There are common sense limits. If your page looks like:
if ($HTTP_GET_VARS['pg']=='contactme'){
// 6 pages of HTML
} elseif ($HTTP_GET_VARS['pg']=='mystuff'){
// 6 more pages of HTML
} elseif ($HTTP_GET_VARS['pg']=='things'){
// 10 pages of HTML
} elseif ($HTTP_GET_VARS['pg']=='work'){
...
then parsing your code might get a little slow. Though the disadvantages are negligible, I don't see any advantages, either.
These forums do something similar.
webmasterworld.com/forum88/3741.htm
/forum88/ is php related
/fourm89/ is ad sense
point is that it's all coming from 1 page probably named forum.php or what have you. Bretts just re writing the string from something like this forum.php?cat=88 to forum88/
so one page is now 1000's of different pages.
You might want to use real sensible URLs with real names, so people can bookmark them and write them on cocktail napkins, and when you want to direct someone by phone you're not explaining all about the question mark thing.
Yeah, I've been thinking about this, too. What I need to learn next is how to make my links look like easy-to-read subcategories (e.g., widgets.com/redwidgets/smallredwidgets/ instead of widgets.com?c1=redwidgets&c2=smallredwidgets) without actually having those subdirectories and with the URL in the browser look like /redwidgets/smallredwidgets/.
It's about 3 lines of code in your .htaccess file that's it.
I know it seems natural (need another page, just have it generate another page) but the actual fact was that at times I wanted to generate a page right off the bat for a specific purpose, but ended up generalizing it to fit it into the template, finding where the general dynamic template didn't really scale well, fixing that, etc....

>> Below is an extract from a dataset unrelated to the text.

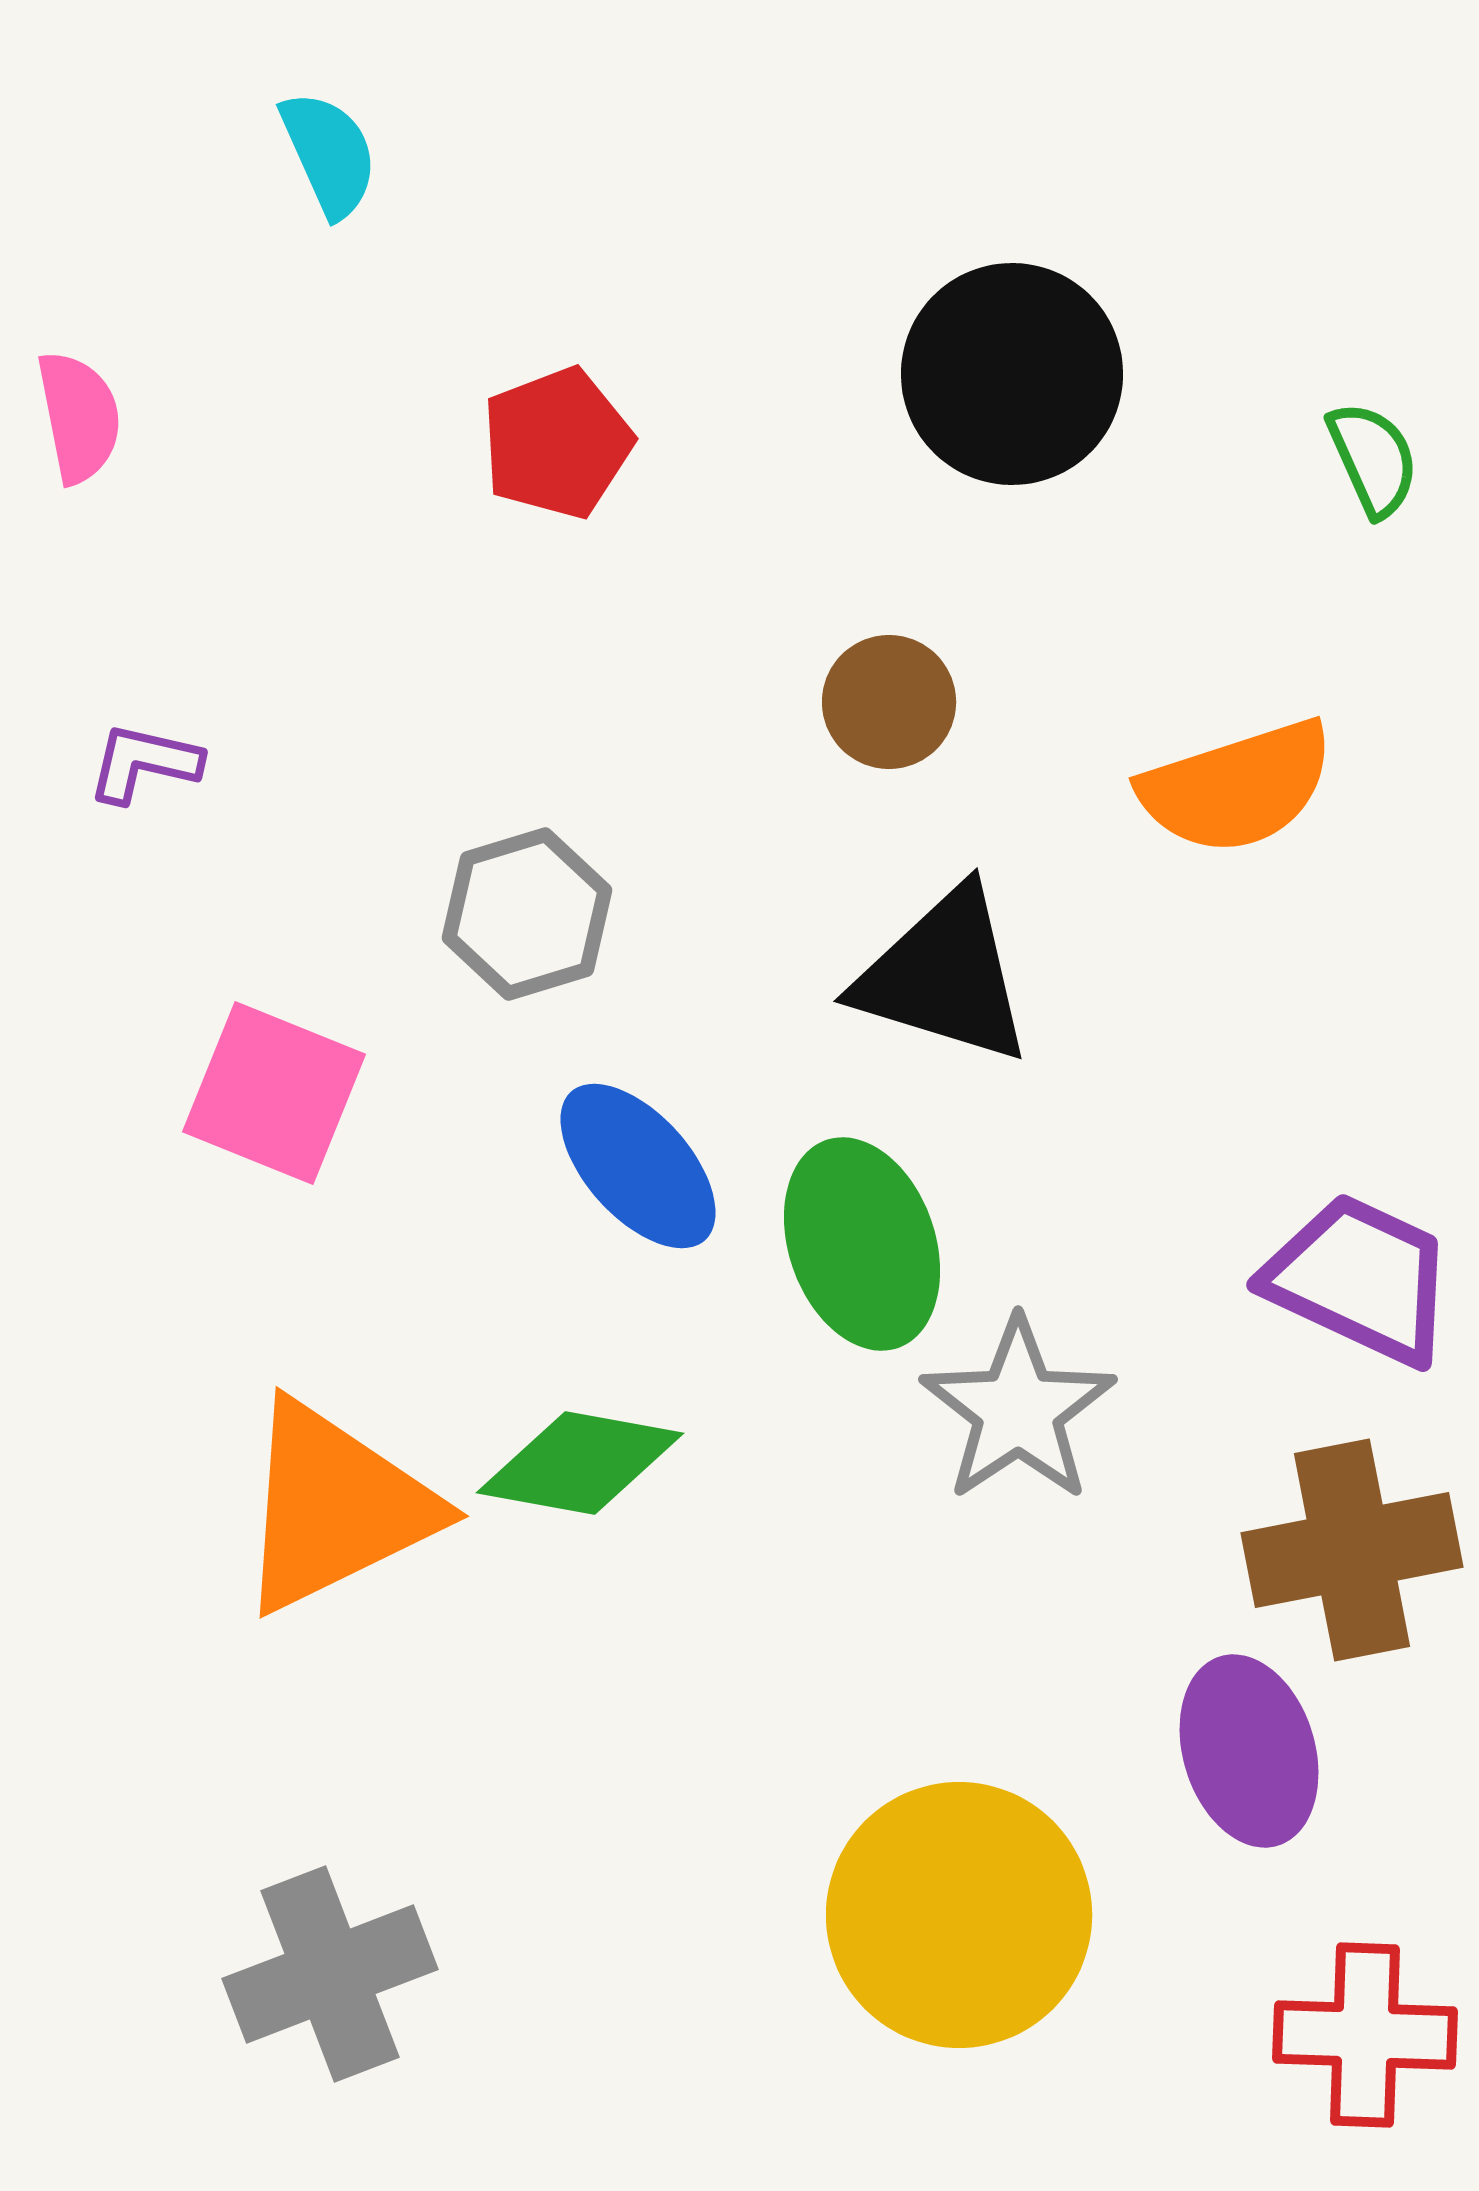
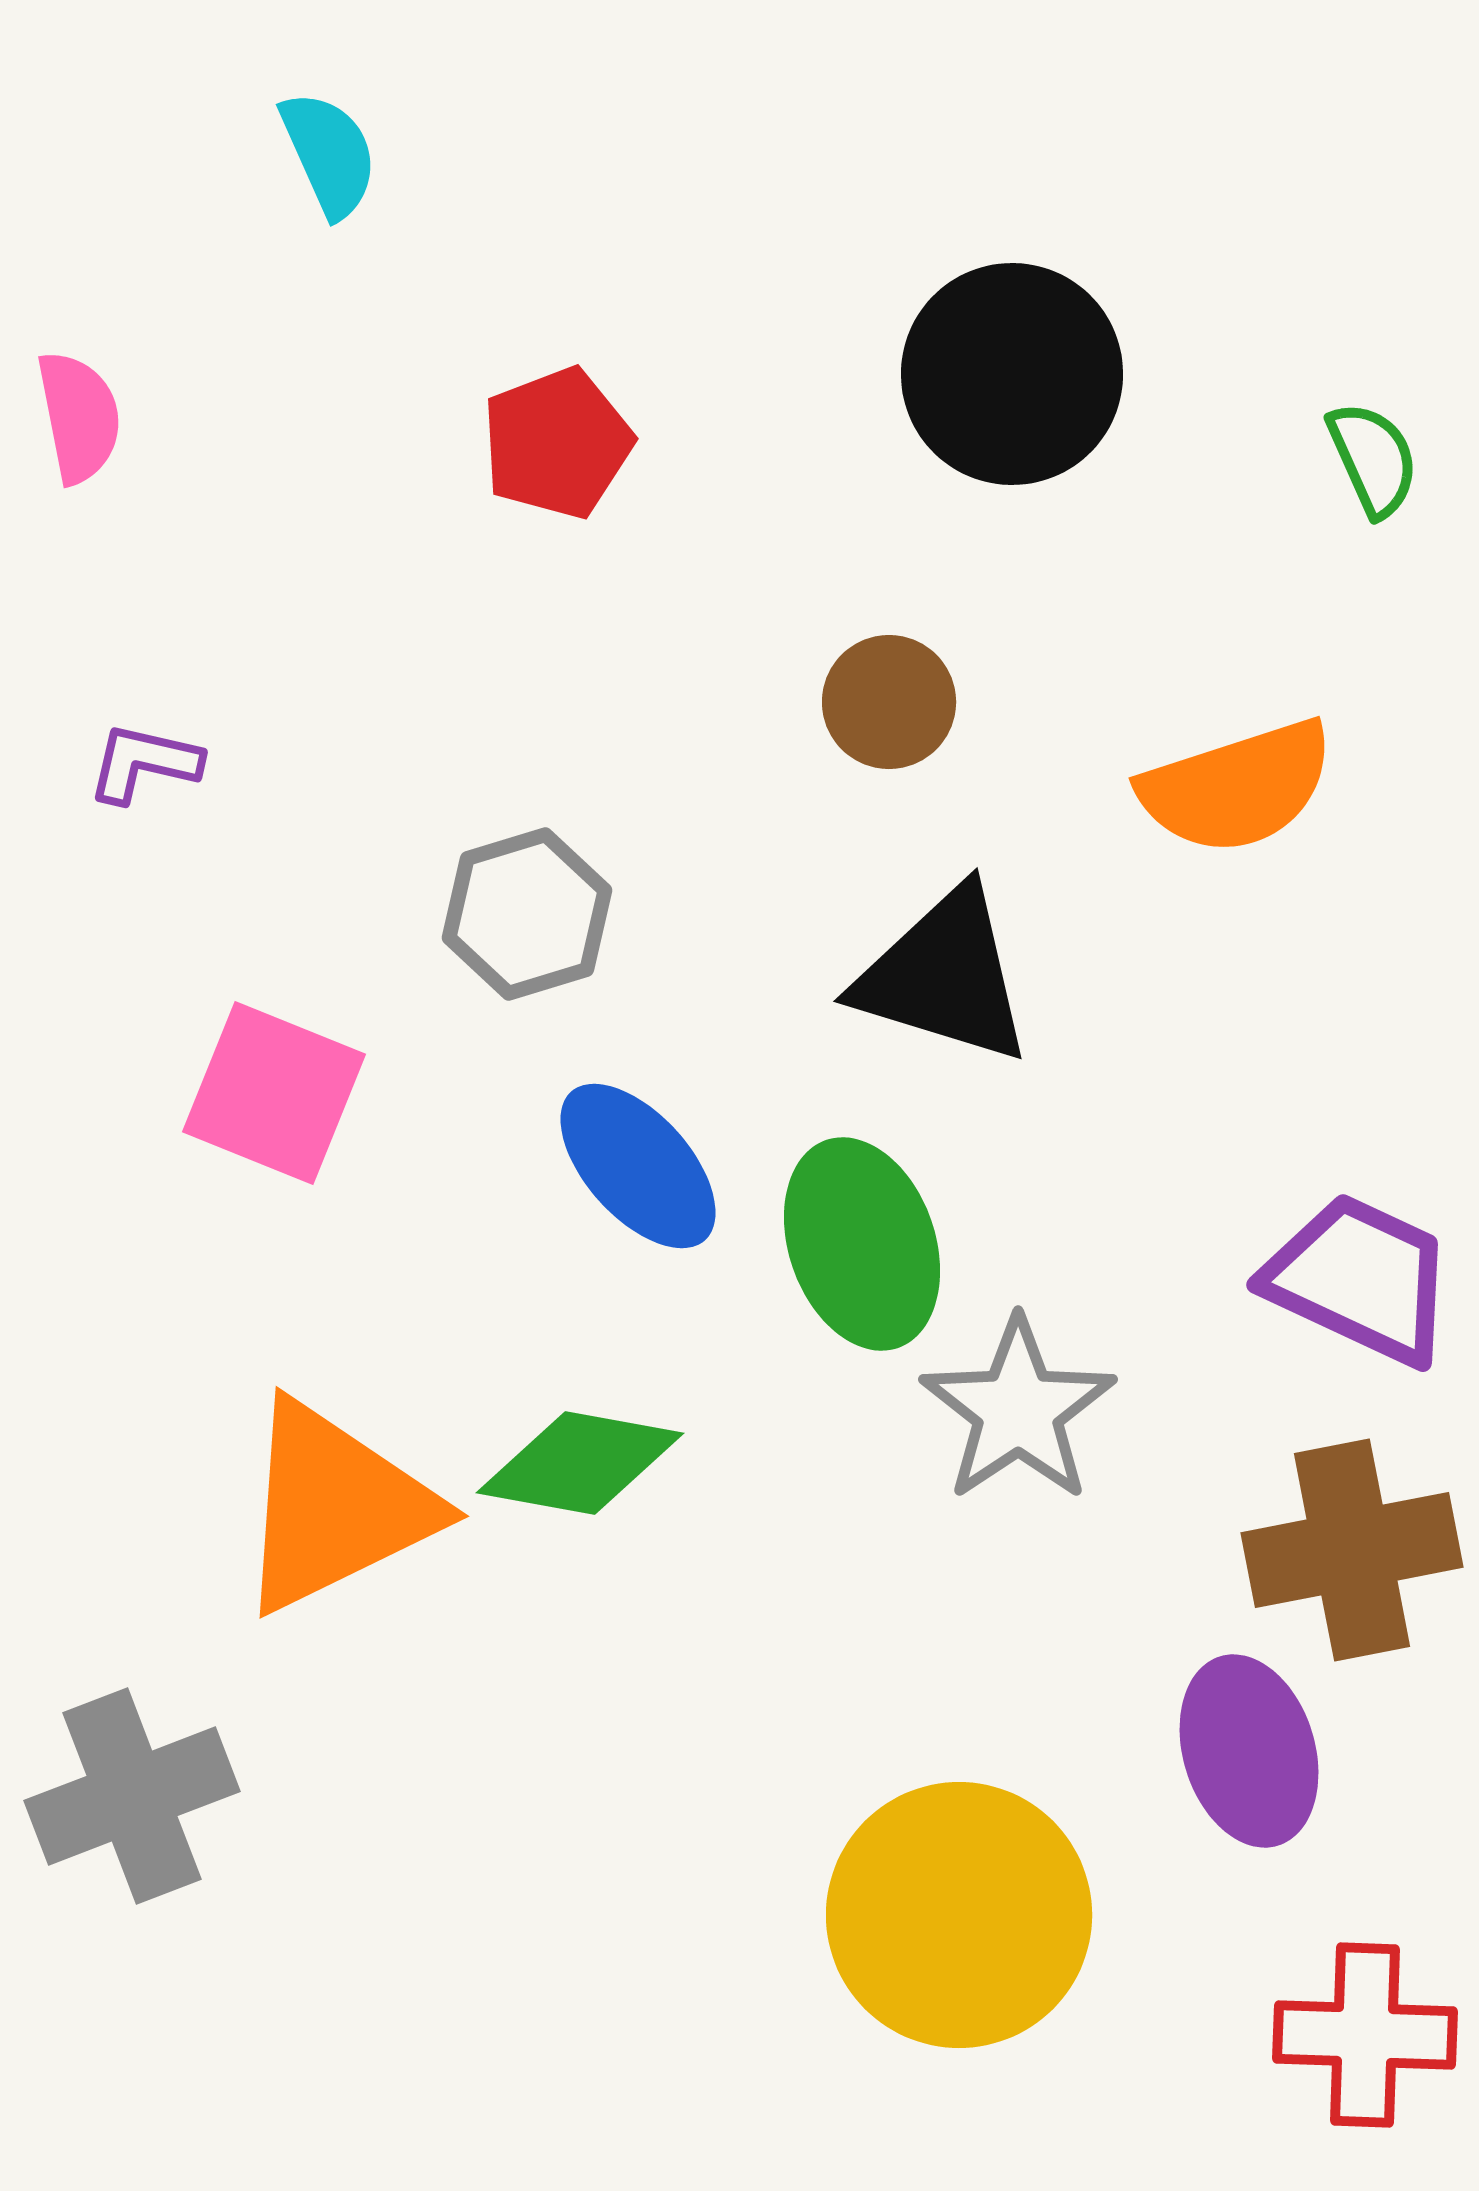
gray cross: moved 198 px left, 178 px up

All statics is clearly not ideal, but I think all dynamic is also non-ideal.
A curent site under development uses my own version of a templating system, where the main page generates subpages, which then generate the content on the fly. This way I have a handful of coded pages which generate the hundreds of pages making up the site. The handful is varied enough to handle all of my needs, and if necessary I easily make one more following the same design.
Basically I abstracted with a layer between content and index.html, and so far it works very well. Nice set of include files, and very little redundant code. I am consciously avoiding further automating those (even though it seems so cool to do that) because I don't need to....
- use mod_rewrite to send everything to index.php.
- check the url. Is this a valid address for a file? If so, just show that file
- if not, generate the dynamic page with the default template.
Solution two
- each dynamic page has information (either in the db or as a file header or whatever) that says which template to use and have 2-3 templates.
This requires knowledge of valid file names, which means you need a table of all valid files.
That was the solution I ended up with, but I used a custom4040 handler to do the page generation when the file was supposed to be there but wasn't. Clear the directory to auto re-generate the files at next request. Works like a charm, but I feel lucky I'm not doing much maintenance on that site.